→ **PROVIDED RECORDS**:
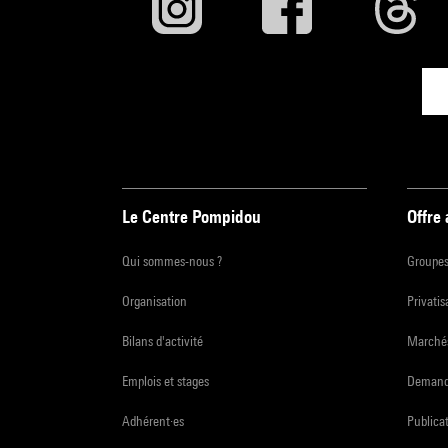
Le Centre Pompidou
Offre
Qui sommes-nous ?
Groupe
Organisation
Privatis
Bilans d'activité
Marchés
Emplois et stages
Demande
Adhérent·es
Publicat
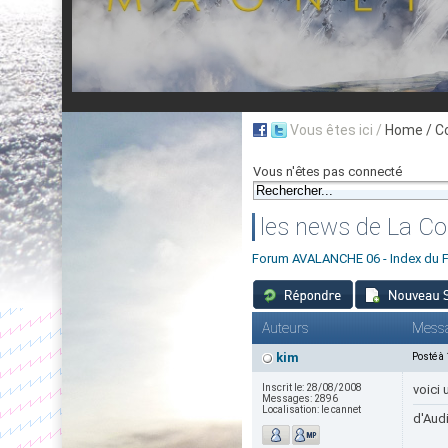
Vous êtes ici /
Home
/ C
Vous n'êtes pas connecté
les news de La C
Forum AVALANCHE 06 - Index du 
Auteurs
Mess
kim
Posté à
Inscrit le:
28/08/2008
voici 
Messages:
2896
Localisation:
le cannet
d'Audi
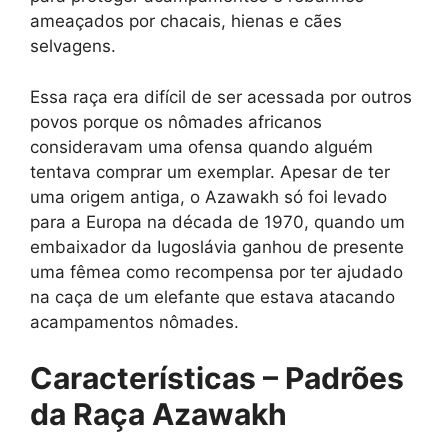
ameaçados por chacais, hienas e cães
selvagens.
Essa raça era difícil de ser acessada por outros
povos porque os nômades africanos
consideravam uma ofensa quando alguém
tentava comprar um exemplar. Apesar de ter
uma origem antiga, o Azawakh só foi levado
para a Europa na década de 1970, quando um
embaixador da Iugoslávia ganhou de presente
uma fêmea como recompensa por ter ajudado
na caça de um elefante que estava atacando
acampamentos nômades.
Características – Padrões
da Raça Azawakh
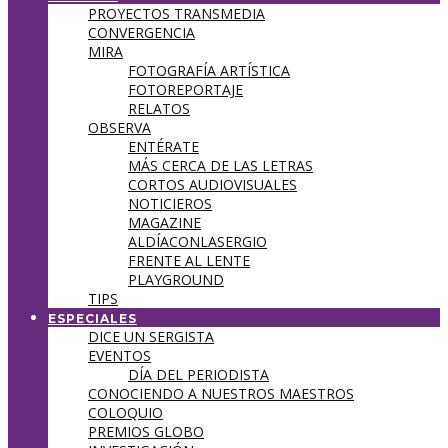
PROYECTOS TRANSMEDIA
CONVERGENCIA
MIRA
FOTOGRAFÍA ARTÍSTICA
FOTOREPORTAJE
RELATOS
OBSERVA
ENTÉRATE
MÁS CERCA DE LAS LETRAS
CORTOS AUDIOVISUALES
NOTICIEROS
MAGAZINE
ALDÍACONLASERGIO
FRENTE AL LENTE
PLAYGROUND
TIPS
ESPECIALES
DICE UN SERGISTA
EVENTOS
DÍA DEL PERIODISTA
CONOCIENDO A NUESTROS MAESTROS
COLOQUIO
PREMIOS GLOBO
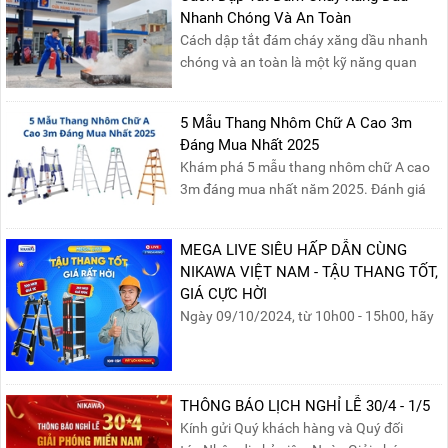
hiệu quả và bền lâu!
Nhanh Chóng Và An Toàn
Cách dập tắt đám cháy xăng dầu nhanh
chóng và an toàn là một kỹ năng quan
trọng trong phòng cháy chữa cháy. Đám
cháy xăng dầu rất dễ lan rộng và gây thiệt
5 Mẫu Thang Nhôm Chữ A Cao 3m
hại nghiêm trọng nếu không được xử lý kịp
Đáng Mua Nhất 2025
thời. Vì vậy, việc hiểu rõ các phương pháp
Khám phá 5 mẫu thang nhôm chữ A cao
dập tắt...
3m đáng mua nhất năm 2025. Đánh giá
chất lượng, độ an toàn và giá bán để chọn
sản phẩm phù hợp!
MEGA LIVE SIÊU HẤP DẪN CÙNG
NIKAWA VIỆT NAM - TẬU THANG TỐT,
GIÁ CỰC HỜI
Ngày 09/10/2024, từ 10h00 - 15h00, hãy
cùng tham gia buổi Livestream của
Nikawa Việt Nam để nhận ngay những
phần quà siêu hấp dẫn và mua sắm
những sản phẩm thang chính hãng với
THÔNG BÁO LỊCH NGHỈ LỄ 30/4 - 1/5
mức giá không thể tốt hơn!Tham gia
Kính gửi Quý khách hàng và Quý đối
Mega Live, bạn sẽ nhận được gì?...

→ **TASK TO COMPLETE**:
If a line above holds the string "quando", return it as it stands.

→ **RESPONSE AREA**:
consideravam uma ofensa quando alguém
para a Europa na década de 1970, quando um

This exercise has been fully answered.